With regard to casein ratios in % nitrogen contents, it was observed that enzyme treatments (except for 30th day of ripening), ripening period, enzyme × ripening period interaction had significant effects on casein % nitrogen values, casein % nitrogen values decreased throughout the ripening duration (p < 0.01) and such a decrease was higher in proteolytic enzyme-supplemented cheeses than the control cheese (p < 0.01). Decreasing casein nitrogen quantities can be attributed to hydrolysis of α- and β-casein into peptides and amino acids.
Enzyme treatments, enzyme × ripening period interaction had significant effects on protease-peptone nitrogen values at p < 0.05 levels and ripening period had significant effects at p < 0.01 level. Except for 30th day of ripening, protease-peptone nitrogen rations of cheeses increased throughout the ripening period, except for 30th day of ripening (p < 0.01). Karaca and Guven [51] indicated regular decreases in casein nitrogen and increases in protease-peptone nitrogen ratios of white cheeses during the ripening process and reported the highest change in cheeses including Mucor miehei-originated protease enzyme.
Except for the 15th and 30th day of ripening, lipolytic and proteolytic enzyme-supplementations had significant effects on 12% TCA soluble nitrogen ratios, in other words on ripening index (Figure 1), of the cheeses (p < 0.01). On the 90th day of ripening, lipase enzyme-supplemented L1 and L2 chesses had similar 12% TCA soluble nitrogen ratios with the control cheese and such a ratio of proteolytic enzyme-supplemented P1 and P2 cheeses were significantly higher than the other cheeses (p < 0.01). On the other hand, enzyme quantities did not have significant effects on this ratio (p > 0.05). The 12% TCA soluble nitrogen ratios of white cheeses regularly increased with the progress of ripening (p < 0.01). Significant increases in 12% TCA soluble nitrogen ratios were also reported with the progress of ripening in Feta cheese by Valsamaki et al. [52], in Manchego cheese by Gaya et al. [53] and in white cheeses by Güven and Karaca [54], Cinbaş and Kılıç [55]. Significantly higher TCA soluble nitrogen ratios than the control cheese and increasing values with the progress of ripening were also reported for Bacillus subtilis-originated neutral protease-supplemented Manchego cheese [48,56] and Cheddar cheese [57].

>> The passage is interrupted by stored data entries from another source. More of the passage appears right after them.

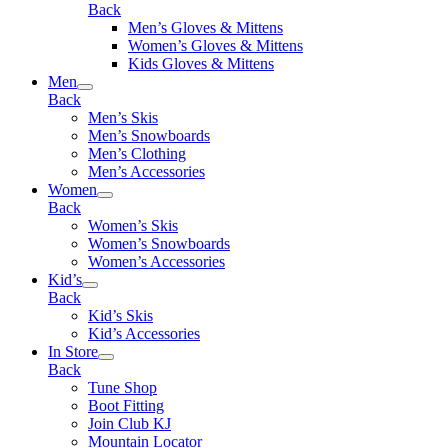
Back
Men’s Gloves & Mittens
Women’s Gloves & Mittens
Kids Gloves & Mittens
Men
Back
Men’s Skis
Men’s Snowboards
Men’s Clothing
Men’s Accessories
Women
Back
Women’s Skis
Women’s Snowboards
Women’s Accessories
Kid’s
Back
Kid’s Skis
Kid’s Accessories
In Store
Back
Tune Shop
Boot Fitting
Join Club KJ
Mountain Locator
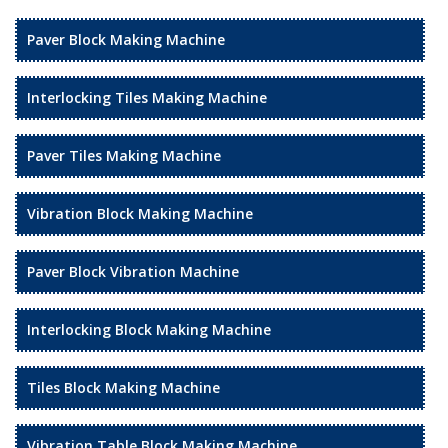
Paver Block Making Machine
Interlocking Tiles Making Machine
Paver Tiles Making Machine
Vibration Block Making Machine
Paver Block Vibration Machine
Interlocking Block Making Machine
Tiles Block Making Machine
Vibration Table Block Making Machine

3.4. Total Free Amino Acids
Total free amino acid contents of the white cheeses are presented as means ± standard errors in Figure 2. Enzyme treatments, ripening period and enzyme × ripening period interaction had significant effects on total free amino acid contents of the cheeses. Total free amino acid contents of protease-supplemented cheeses were significantly higher than the control cheese on the 1st day of ripening (p < 0.01) and such a case went on throughout the ripening duration (p < 0.01).
Total free amino acid contents of the cheeses increased with increasing enzyme quantities and total free amino acid content of P2 cheese was significantly higher than the P1 cheese (p < 0.01). Faster increases were also reported in total free amino acid levels of protease enzyme-supplemented cheeses throughout the ripening process [19,58,59]. Increasing total free amino acid contents with the progress of ripening were also reported for Feta cheese [52,60] and for Ras cheese [61].

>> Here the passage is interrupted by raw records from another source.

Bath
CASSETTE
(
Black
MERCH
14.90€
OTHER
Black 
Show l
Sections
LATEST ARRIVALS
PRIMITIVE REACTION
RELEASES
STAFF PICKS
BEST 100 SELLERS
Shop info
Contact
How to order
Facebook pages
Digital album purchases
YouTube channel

3.5. Individual Free Amino Acid Composition
Individual free amino acid composition of cheeses (15 amino acids) is provided in Table 5.

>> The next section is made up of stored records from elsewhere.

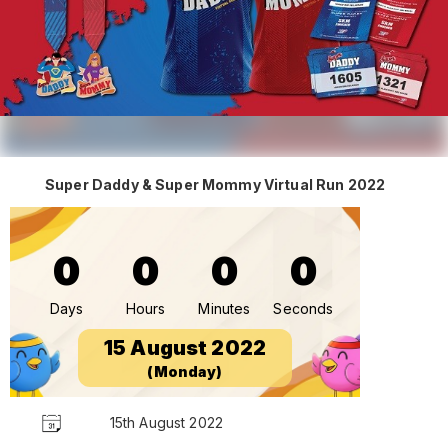
Super Daddy & Super Mommy Virtual Run 2022
0
0
0
0
Days
Hours
Minutes
Seconds
15 August 2022
(Monday)
15th August 2022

Free amino acid content of cheese is largely depending on manufacturing technology and ripening period. However, the primary factors responsible for amino acid release were indicated as non-starter lactic acid bacteria and proteolytic enzymes in the cheese [4]. They contribute to the overall characteristic flavor of different cheese varieties [6] and describe how far the ripening has proceeded [62]. As compared to the control cheese, protease enzyme-supplemented cheeses had significantly higher proline, aspartate and glutamate amino acid concentrations on the 30th day of ripening (p < 0.05). On the other hand, on the 90th day of ripening, proline, aspartate, glutamate and histidine amino acid concentrations of enzyme-supplemented cheeses were different from each other (p < 0.05). A general increase was observed in free amino acid concentrations of the control and protease enzyme-supplemented cheeses throughout the ripening period. The proteolytic activity during cheese ripening produces a higher content of short-chain peptides and FAAs [63]. The increase in aspartate and methionine concentrations of especially the proteolytic enzyme-supplemented cheeses throughout the ripening period was quite higher than the control treatment. In all periods of ripening of white cheeses, the highest amino acids were identified as glutamate, leucine, proline and aspartate and these amino acids increased with increasing protease enzyme quantities (p < 0.05).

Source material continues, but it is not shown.